• [Requirement]
Each line of the data below between the one containing "CMP z Mysłowic na Fire Security Expo" and the one containing "выработка будущей стратегии, учитывающей все", both included, is to be repeated exactly. Please omit pictures.

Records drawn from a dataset

···

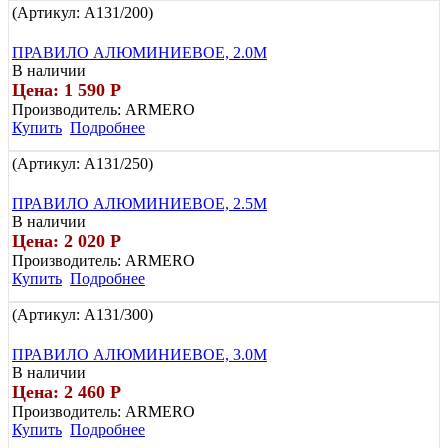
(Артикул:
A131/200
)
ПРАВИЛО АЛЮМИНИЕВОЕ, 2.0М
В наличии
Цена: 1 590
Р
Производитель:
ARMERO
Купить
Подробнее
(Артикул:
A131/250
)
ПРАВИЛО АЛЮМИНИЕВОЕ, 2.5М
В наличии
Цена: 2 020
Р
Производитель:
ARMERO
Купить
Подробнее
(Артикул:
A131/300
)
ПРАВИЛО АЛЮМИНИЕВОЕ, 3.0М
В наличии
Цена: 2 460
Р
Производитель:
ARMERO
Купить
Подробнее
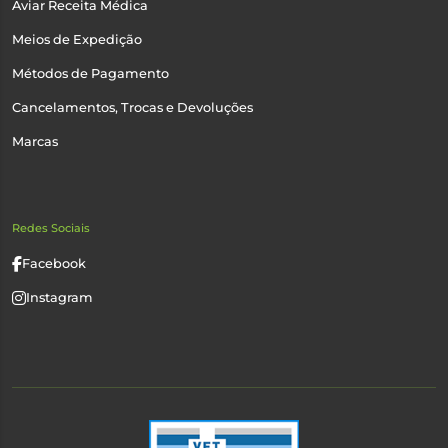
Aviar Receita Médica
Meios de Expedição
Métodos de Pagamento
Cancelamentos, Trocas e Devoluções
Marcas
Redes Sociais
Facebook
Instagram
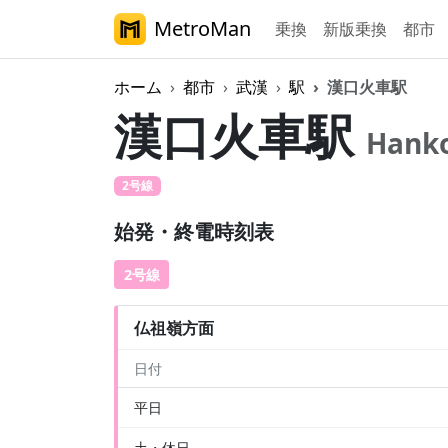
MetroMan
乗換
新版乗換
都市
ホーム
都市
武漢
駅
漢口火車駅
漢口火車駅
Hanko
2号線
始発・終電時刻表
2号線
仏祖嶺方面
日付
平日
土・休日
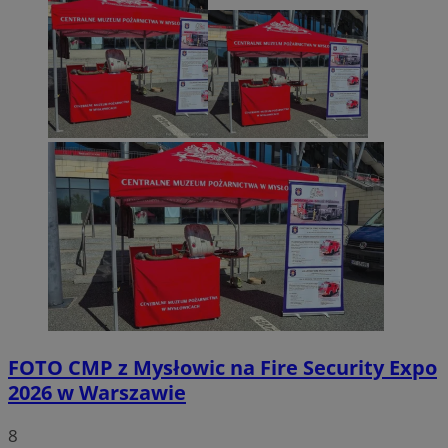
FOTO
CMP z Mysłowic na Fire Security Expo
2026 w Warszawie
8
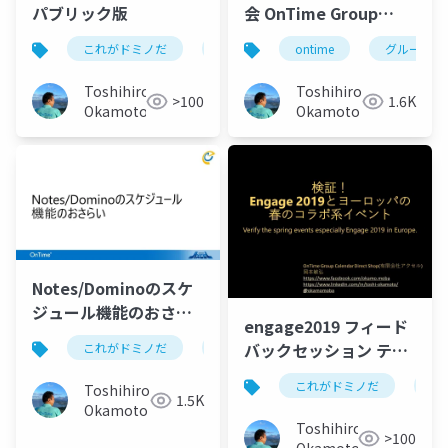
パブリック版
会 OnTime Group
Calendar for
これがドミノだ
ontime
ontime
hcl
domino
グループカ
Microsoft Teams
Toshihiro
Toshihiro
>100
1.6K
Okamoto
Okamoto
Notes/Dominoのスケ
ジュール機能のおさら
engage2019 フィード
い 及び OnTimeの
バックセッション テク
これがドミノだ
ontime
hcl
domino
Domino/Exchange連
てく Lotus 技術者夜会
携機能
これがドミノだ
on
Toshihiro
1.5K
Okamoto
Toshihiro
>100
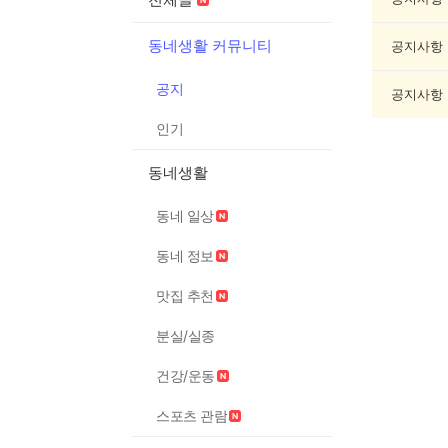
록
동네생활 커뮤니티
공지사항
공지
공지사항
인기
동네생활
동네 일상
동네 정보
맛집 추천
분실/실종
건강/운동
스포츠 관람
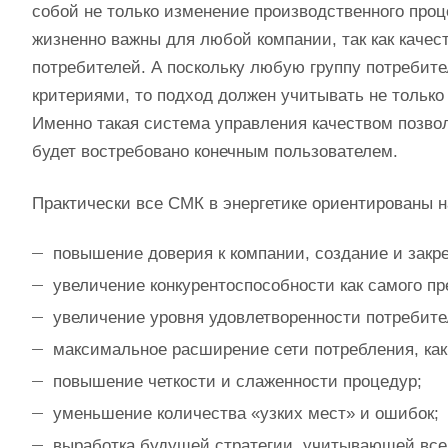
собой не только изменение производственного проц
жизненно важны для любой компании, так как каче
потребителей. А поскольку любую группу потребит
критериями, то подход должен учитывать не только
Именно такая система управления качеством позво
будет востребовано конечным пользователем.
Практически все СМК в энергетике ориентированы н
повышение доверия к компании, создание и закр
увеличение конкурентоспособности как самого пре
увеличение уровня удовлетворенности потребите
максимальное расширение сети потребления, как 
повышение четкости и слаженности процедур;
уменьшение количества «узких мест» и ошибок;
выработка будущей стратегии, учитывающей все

···

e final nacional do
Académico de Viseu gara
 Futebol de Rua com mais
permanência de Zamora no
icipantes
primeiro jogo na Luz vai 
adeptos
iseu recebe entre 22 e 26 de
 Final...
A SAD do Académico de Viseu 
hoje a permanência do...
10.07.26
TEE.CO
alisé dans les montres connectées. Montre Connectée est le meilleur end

···

• [Reply to the exercise]
CMP z Mysłowic na Fire Security Expo
2026 w Warszawie
8
パブリック版
会 OnTime Group
Calendar for
これがドミノだ
ontime
ontime
hcl
domino
グループカ
Microsoft Teams
Toshihiro
Toshihiro
>100
1.6K
Okamoto
Okamoto
Notes/Dominoのスケ
ジュール機能のおさら
engage2019 フィード
い 及び OnTimeの
バックセッション テク
これがドミノだ
ontime
hcl
domino
Domino/Exchange連
てく Lotus 技術者夜会
携機能
これがドミノだ
on
Toshihiro
1.5K
Okamoto
Toshihiro
>100
록
동네생활 커뮤니티
공지사항
공지
공지사항
인기
동네생활
동네 일상
동네 정보
맛집 추천
분실/실종
건강/운동
스포츠 관람
собой не только изменение производственного проц
жизненно важны для любой компании, так как каче
потребителей. А поскольку любую группу потребит
критериями, то подход должен учитывать не только
Именно такая система управления качеством позво
будет востребовано конечным пользователем.
Практически все СМК в энергетике ориентированы н
повышение доверия к компании, создание и закр
увеличение конкурентоспособности как самого пре
увеличение уровня удовлетворенности потребите
максимальное расширение сети потребления, как 
повышение четкости и слаженности процедур;
уменьшение количества «узких мест» и ошибок;
выработка будущей стратегии, учитывающей все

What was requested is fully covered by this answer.